While grain and oilseed prices are well below last year, they are well above the 30-year average (unadjusted for inflation) with many almost twice as high as the average. The corn average is about $2/bu., with the market currently trading in the $3.50-$4/bu. range. The 30-year average for wheat has been $3.50/bu., with current prices around $5.50-$6/bu. The 30-year soybean average has been around $5.50/bu. with current soybean prices at $9.50-$10/bu.

This reflects the concern that demand is still outstripping supply and that the

cushion of grain and oilseed stocks in the world is too small to depress the market. Adjusted for inflation prices lag even more. Current corn futures are 32 per cent below their 30-year average and soybeans are 27 per cent below their inflation-adjusted average while wheat is 25 per cent below the 30-year average. These numbers come from Credit Suisse in Zurich and are causing them to be very bullish on the grain and oilseed outlook, despite the economic problems globally.


Statistics Canada’s Dec. 31 grain stocks report, released on Feb. 5, confirmed that supplies of grains and oilseeds are larger than last year. However, looking a bit deeper in the numbers, reveals that canola supplies are much tighter than you might expect given the large supplies at the end of last year and the record-large crop this year.

At the end of the 2007-08 crop year, canola supplies were 1.54 million tonnes and 2009 production was a record 12.643 million tonnes. This means that 14.359 million tonnes of canola were available to the market and everyone assumed that canola would swamp the system and drive prices back below $7/ bu. – yet farmers in the past month have received $10/bu. for their canola and prices have trouble dropping below $9/bu.

The main reason is the demand pace, which has been moving at record levels. Analysts have been expecting to see the crush pace drop from its hectic average level of 94.18 per cent of capacity as canola oil prices have dropped and it looks like we are building a glut. However, the pace has not slowed, with 2.105 million tonnes crushed to date. I am looking for the strong crush pace and big spring seed demand to boost domestic canola demand to 5.059 million tonnes in 2008-09 from 4.325 million last year.

Exports are also moving at a blistering pace, with China likely to take two million tonnes of canola.
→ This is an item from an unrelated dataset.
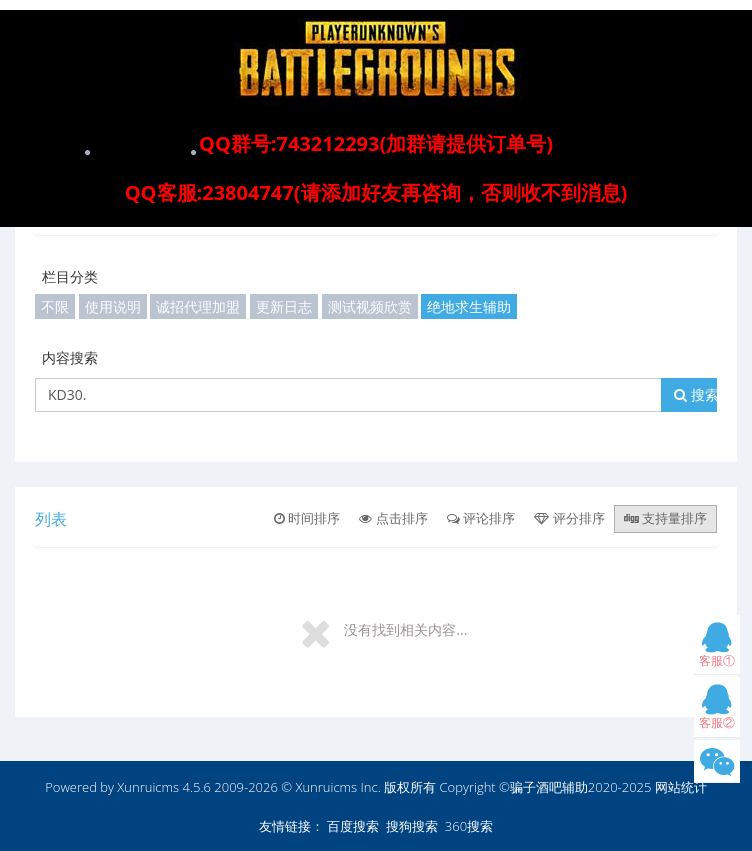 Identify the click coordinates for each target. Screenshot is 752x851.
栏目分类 (70, 276)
I am pegging the total 2008-09 exports at seven million tonnes. This would leave ending stocks at 2.3 million tonnes, well below the early predictions for three million tonnes.
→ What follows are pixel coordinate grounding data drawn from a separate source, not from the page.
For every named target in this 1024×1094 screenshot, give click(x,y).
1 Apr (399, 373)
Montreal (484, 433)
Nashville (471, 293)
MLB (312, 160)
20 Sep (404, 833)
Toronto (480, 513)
StatsCan’s stock numbers would support this level of ending stocks. Also supporting this forecast are the Canadian Grain Commission numbers as of the end of February, as they peg canola exports at 3.52 million tonnes, up from 2.85 million last year. They also report that domestic use is running at 2.296 million tonnes, up from 2.172 million tonnes last year.

The fear of farmer selling also seems to be overstated by the trade, as farmer deliveries to Feb. 1 are 5.6 million tonnes, up from five million at the same time last year while the visible supplies being held by companies are only 945,400 tonnes, down from 1.29 million tonnes last year.

So what does this tell us about old-crop prices? That values will remain firm in the $9-$10/bu. range with pushes above $10/bu. as supplies tighten. New-crop futures currently are trading at a premium to the old crop (this is the opposite of Chicago soybeans), which suggests the trade is not yet totally convinced that farmers will expand canola area sharply. New-crop cash prices should equal the old crop until we have a handle on 2009 canola seeding.

– Don Bousquet is a well-known market analyst

and president of Resource News International (RNI), a Winnipeg company specializing in grain and commodity market reporting.